File Uploader and OCR

sttrebo · 15 May 2020 14:38

good to know, thanks. seems i have a bit more learning to do…

RogerL · 15 May 2020 18:04

I have just had a PDF emailed to me, which has caused this to happen:

Monitoring directory D:\Temp\Scans for files
created -- D:\Temp\Scans\Qigong Classes.pdf
Exception in thread Thread-1:
Traceback (most recent call last):
  File "D:\Progs\WPy64-3770\python-3.7.7.amd64\lib\threading.py", line 926, in _bootstrap_inner
    self.run()
  File "D:\Progs\WPy64-3770\python-3.7.7.amd64\lib\site-packages\watchdog\observers\api.py", line 196, in run
    self.dispatch_events(self.event_queue, self.timeout)
  File "D:\Progs\WPy64-3770\python-3.7.7.amd64\lib\site-packages\watchdog\observers\api.py", line 369, in dispatch_events
    handler.dispatch(event)
  File "D:\Progs\WPy64-3770\python-3.7.7.amd64\lib\site-packages\watchdog\events.py", line 336, in dispatch
    }[event.event_type](event)
  File "D:\Progs\WPy64-3770\python-3.7.7.amd64\lib\site-packages\rest_uploader\rest_uploader.py", line 70, in on_created
    self._event_handler(event.src_path)
  File "D:\Progs\WPy64-3770\python-3.7.7.amd64\lib\site-packages\rest_uploader\rest_uploader.py", line 53, in _event_handler
    if filesize < 1 or (ext == ".pdf" and not pdf_valid(path)):
  File "D:\Progs\WPy64-3770\python-3.7.7.amd64\lib\site-packages\rest_uploader\img_process.py", line 34, in pdf_valid
    if open_pdf(filename) is None:
  File "D:\Progs\WPy64-3770\python-3.7.7.amd64\lib\site-packages\rest_uploader\img_process.py", line 25, in open_pdf
    pdfFileObject = open(filename, "rb")
PermissionError: [Errno 13] Permission denied: 'D:\\Temp\\Scans\\Qigong Classes.pdf'

This raises two questions.

If this happens it seems that rest_uploader is stuck and has to be restarted… I plopped another PDF known to be transferred previously into the scan folder and nothing happened. Is this right?
I don’t care what the permissions are for a PDF sent to me by email, I just want it transferred to Joplin. Will I have to worry about the permissions of every file that is emailed to me?

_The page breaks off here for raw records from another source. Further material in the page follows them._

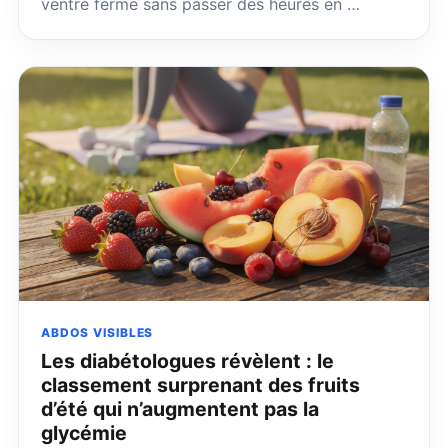
ventre ferme sans passer des heures en …
ABDOS VISIBLES
Les diabétologues révèlent : le
classement surprenant des fruits
d’été qui n’augmentent pas la
glycémie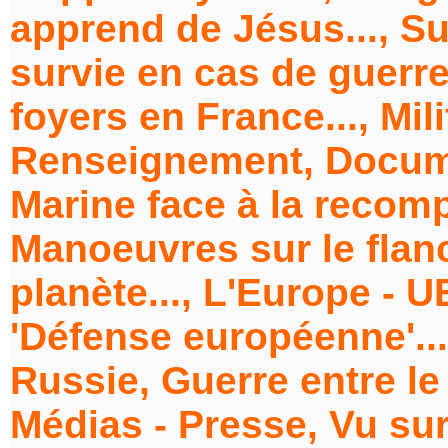
apprend de Jésus..., S
survie en cas de guerre
foyers en France..., Mil
Renseignement, Documen
Marine face à la recomp
Manoeuvres sur le flanc
planète..., L'Europe - 
'Défense européenne'...
Russie, Guerre entre le 
Médias - Presse, Vu su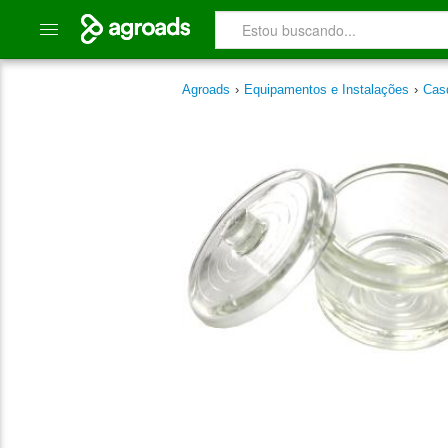
Agroads
›
Equipamentos e Instalações
›
Cas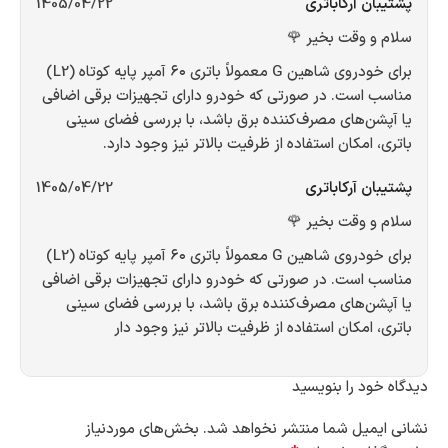
پشتیبان آرکاباتری
1405/04/22
سلام و وقت بخیر 🌹
برای خودروی شاهین G معمولاً باتری ۶۰ آمپر پایه کوتاه (L2)
مناسب است. در صورتی که خودرو دارای تجهیزات برقی اضافی
یا آپشن‌های مصرف‌کننده برق باشد، با بررسی فضای سینی
باتری، امکان استفاده از ظرفیت بالاتر نیز وجود دارد.
پشتیبان آرکاباتری
1405/04/22
سلام و وقت بخیر 🌹
برای خودروی شاهین G معمولاً باتری ۶۰ آمپر پایه کوتاه (L2)
مناسب است. در صورتی که خودرو دارای تجهیزات برقی اضافی
یا آپشن‌های مصرف‌کننده برق باشد، با بررسی فضای سینی
باتری، امکان استفاده از ظرفیت بالاتر نیز وجود دار
دیدگاه خود را بنویسید
نشانی ایمیل شما منتشر نخواهد شد.
بخش‌های موردنیاز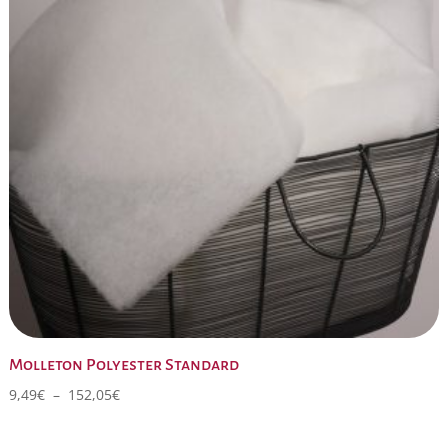
Molleton Polyester Standard
Plage
9,49
€
–
152,05
€
de
prix :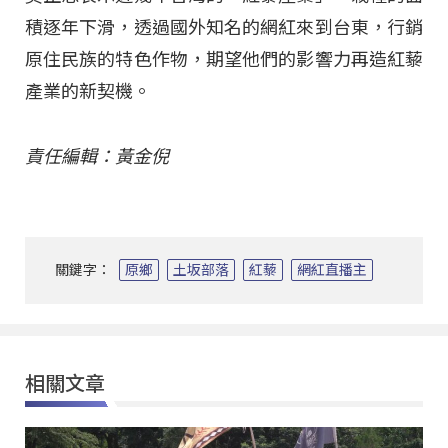
積逐年下滑，透過國外知名的網紅來到台東，行銷
原住民族的特色作物，期望他們的影響力再造紅藜
產業的新契機。
責任編輯：黃金倪
關鍵字：
原鄉
土坂部落
紅藜
網紅直播主
相關文章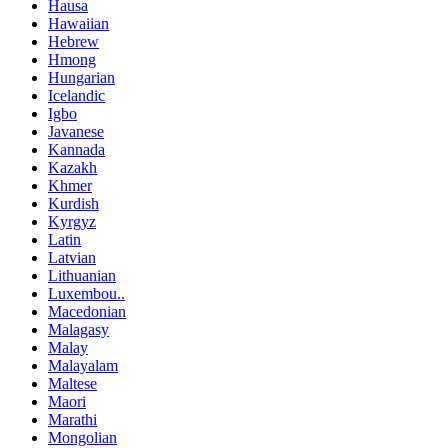
Hausa
Hawaiian
Hebrew
Hmong
Hungarian
Icelandic
Igbo
Javanese
Kannada
Kazakh
Khmer
Kurdish
Kyrgyz
Latin
Latvian
Lithuanian
Luxembou..
Macedonian
Malagasy
Malay
Malayalam
Maltese
Maori
Marathi
Mongolian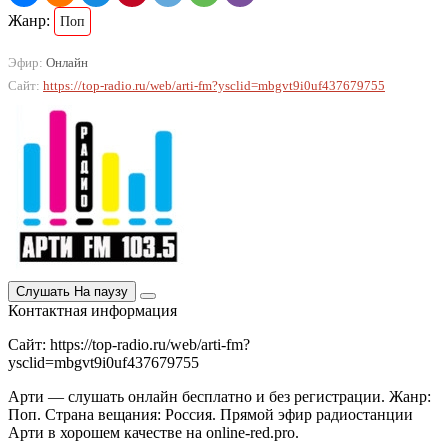
Жанр:
Поп
Эфир:
Онлайн
Сайт:
https://top-radio.ru/web/arti-fm?ysclid=mbgvt9i0uf437679755
Слушать
На паузу
Контактная информация
Сайт: https://top-radio.ru/web/arti-fm?
ysclid=mbgvt9i0uf437679755
Арти — слушать онлайн бесплатно и без регистрации. Жанр:
Поп. Страна вещания: Россия. Прямой эфир радиостанции
Арти в хорошем качестве на online-red.pro.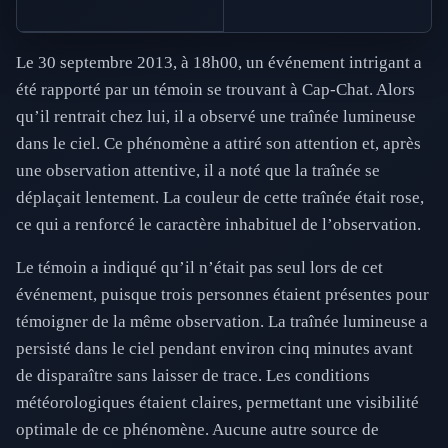
Le 30 septembre 2013, à 18h00, un événement intrigant a
été rapporté par un témoin se trouvant à Cap-Chat. Alors
qu’il rentrait chez lui, il a observé une traînée lumineuse
dans le ciel. Ce phénomène a attiré son attention et, après
une observation attentive, il a noté que la traînée se
déplaçait lentement. La couleur de cette traînée était rose,
ce qui a renforcé le caractère inhabituel de l’observation.
Le témoin a indiqué qu’il n’était pas seul lors de cet
événement, puisque trois personnes étaient présentes pour
témoigner de la même observation. La traînée lumineuse a
persisté dans le ciel pendant environ cinq minutes avant
de disparaître sans laisser de trace. Les conditions
météorologiques étaient claires, permettant une visibilité
optimale de ce phénomène. Aucune autre source de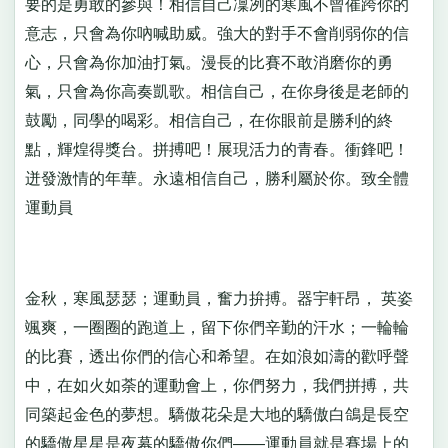
要的是勇敢的參與！相信自己凜冽的寒風不曾催跨你的
意志，只會為你吶喊助威。強大的對手不會削弱你的信
心，只會為你加油打氣。漫長的比賽不敢消磨你的勇
氣，只會為你高奏凱歌。相信自己，在你身後是老師的
鼓勵，同學的喝彩。相信自己，在你眼前是勝利的終
點，輝煌得獎台。拼搏吧！展現活力的青春。衝鋒吧！
迸發激情的年華。永遠相信自己，勝利屬於你。致全體
運動員
金秋，寒風瑟瑟；運動員，奮力拚搏。器宇軒昂， 英姿
颯爽，一圈圈的跑道上，留下你們辛勤的汗水；一輪輪
的比賽，透出你們的信心和希望。在如浪如濤的歡呼聲
中，在如火如荼的運動會上，你們努力，我們拼搏，共
同築起金色的夢想。驕傲花朵是大地的驕傲白鴿是長空
的驕傲星星是夜幕的驕傲你們——運動員就是賽場上的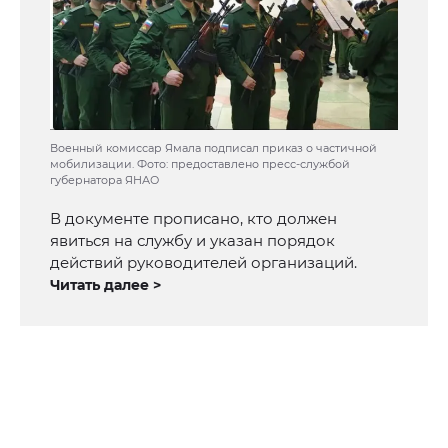
Военный комиссар Ямала подписал приказ о частичной
мобилизации. Фото: предоставлено пресс-службой
губернатора ЯНАО
В документе прописано, кто должен
явиться на службу и указан порядок
действий руководителей организаций.
Читать далее >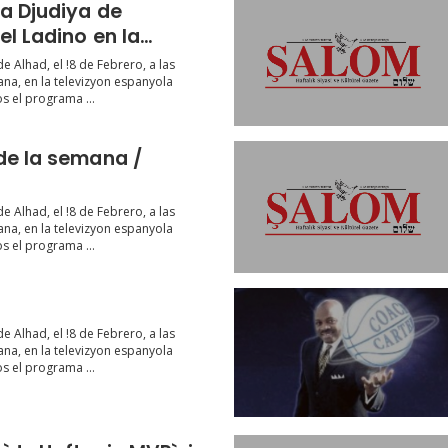
a Djudiya de
el Ladino en la
 Espanyola
 Alhad, el !8 de Febrero, a las
nal
a, en la televizyon espanyola
s el programa ...
de la semana /
 Alhad, el !8 de Febrero, a las
a, en la televizyon espanyola
s el programa ...
 Alhad, el !8 de Febrero, a las
a, en la televizyon espanyola
s el programa ...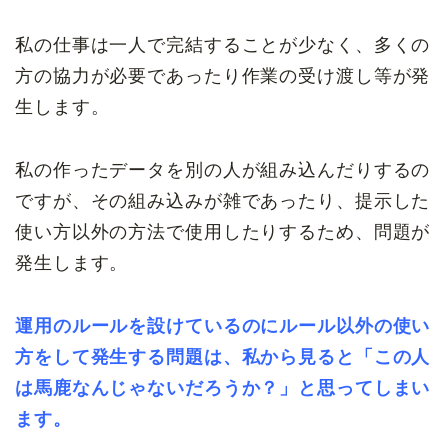
私の仕事は一人で完結することが少なく、多くの
方の協力が必要であったり作業の受け渡し等が発
生します。
私の作ったデータを別の人が組み込んだりするの
ですが、その組み込みが雑であったり、提示した
使い方以外の方法で使用したりするため、問題が
発生します。
運用のルールを設けているのにルール以外の使い
方をして発生する問題は、私から見ると「この人
は馬鹿なんじゃないだろうか？」と思ってしまい
ます。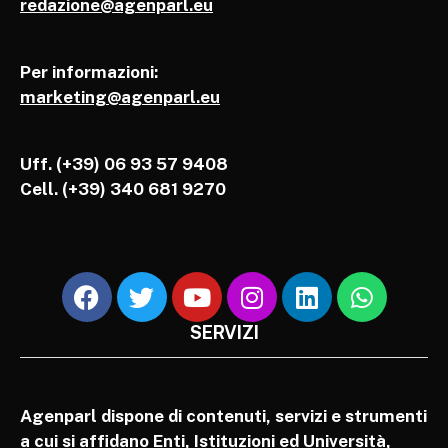
redazione@agenparl.eu
Per informazioni:
marketing@agenparl.eu
Uff. (+39) 06 93 57 9408
Cell.
(+39) 340 681 9270
SERVIZI
Agenparl dispone di contenuti, servizi e strumenti
a cui si affidano Enti, Istituzioni ed Università,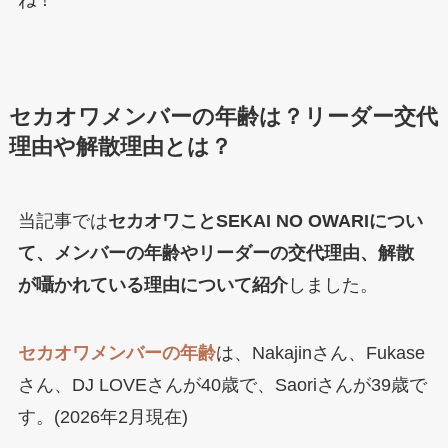
セカオワメンバーの年齢は？リーダー交代
理由や解散理由とは？
当記事では
セカオワことSEKAI NO OWARIについ
て、メンバーの年齢やリーダーの交代理由、解散
が囁かれている理由について紹介
しました。
セカオワメンバーの年齢
は、Nakajinさん、Fukase
さん、DJ LOVEさんが40歳で、Saoriさんが39歳で
す。(2026年2月現在)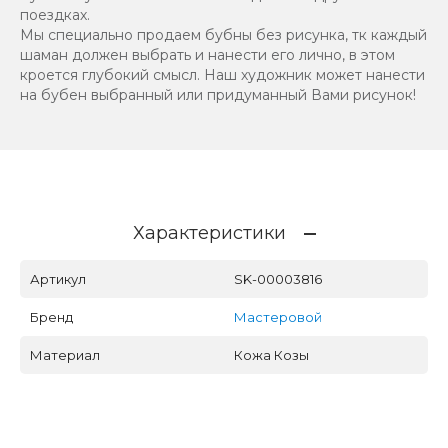
поездках.
Мы специально продаем бубны без рисунка, тк каждый
шаман должен выбрать и нанести его лично, в этом
кроется глубокий смысл. Наш художник может нанести
на бубен выбранный или придуманный Вами рисунок!
Характеристики
Артикул
SK-00003816
Бренд
Мастеровой
Материал
Кожа Козы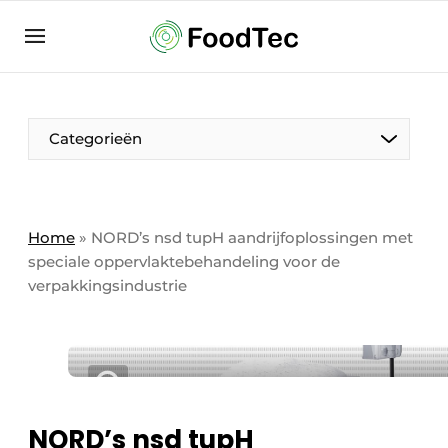
Aanmelden
Algemene voorwaarden
Bedrijven
Aanmelden
Bedankt voor de aanmelding
Categorieën
Bedrijven
Contact
Direct contact
Home
»
NORD’s nsd tupH aandrijfoplossingen met
speciale oppervlaktebehandeling voor de
Eigen content aanleveren
verpakkingsindustrie
Evenement aanmelden
Home
Meest gelezen
Nieuwsbrief
NORD’s nsd tupH
Podcasts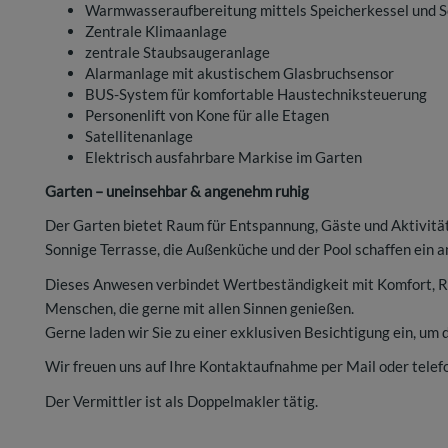
Warmwasseraufbereitung mittels Speicherkessel und 
Zentrale Klimaanlage
zentrale Staubsaugeranlage
Alarmanlage mit akustischem Glasbruchsensor
BUS-System für komfortable Haustechniksteuerung
Personenlift von Kone für alle Etagen
Satellitenanlage
Elektrisch ausfahrbare Markise im Garten
Garten – uneinsehbar & angenehm ruhig
Der Garten bietet Raum für Entspannung, Gäste und Aktivität
Sonnige Terrasse, die Außenküche und der Pool schaffen ein 
Dieses Anwesen verbindet Wertbeständigkeit mit Komfort, Ru
Menschen, die gerne mit allen Sinnen genießen.
Gerne laden wir Sie zu einer exklusiven Besichtigung ein, um
Wir freuen uns auf Ihre Kontaktaufnahme per Mail oder tele
Der Vermittler ist als Doppelmakler tätig.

kellerjustin · 16 May 2020 04:20

Hm. I haven’t run into any permission issues in the testing I’ve done. Any chance the file was open in another application or something? Can you reproduce the error with same file after restarting the program?

RogerL · 16 May 2020 14:52

I can reproduce the error with the same file after restarting the program, but I don’t understand why - t seems it’s a quirck of MS’s NTFS ownership/permissions system.

If I detach the PDF from Thunderbird directly into the rest_uploader’s monitored folder it works.

If I detach it into a holding folder on the same drive and then move into the rest_uploader’s monitored folder it works

However if I detach into a holding folder on the mounted VeraCrypt volume and then move into the rest_uploader’s monitored folder it fails.

If I do a DIR /Q in a Command Prompt Window in this holding folder it says the file is owned by BUILTIN\Administrators but when I move it to rest_uploader’s monitored folder a DIR /Q says its owned by PC12-NOVATECH2\Roger, i.e. me, who obviously has read permission.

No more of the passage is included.